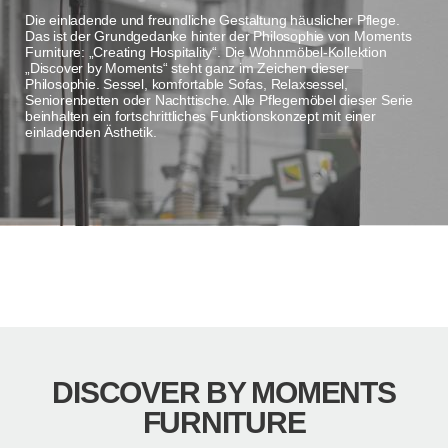
Die einladende und freundliche Gestaltung häuslicher Pflege.
Das ist der Grundgedanke hinter der Philosophie von Moments
Furniture: „Creating Hospitality“. Die Wohnmöbel-Kollektion
„Discover by Moments“ steht ganz im Zeichen dieser
Philosophie. Sessel, komfortable Sofas, Relaxsessel,
Seniorenbetten oder Nachttische. Alle Pflegemöbel dieser Serie
beinhalten ein fortschrittliches Funktionskonzept mit einer
einladenden Ästhetik.
DISCOVER BY MOMENTS
FURNITURE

THE PROBLEM
Tally the lines of the material that include "dieser". Only the total should be given.

ANSWER
2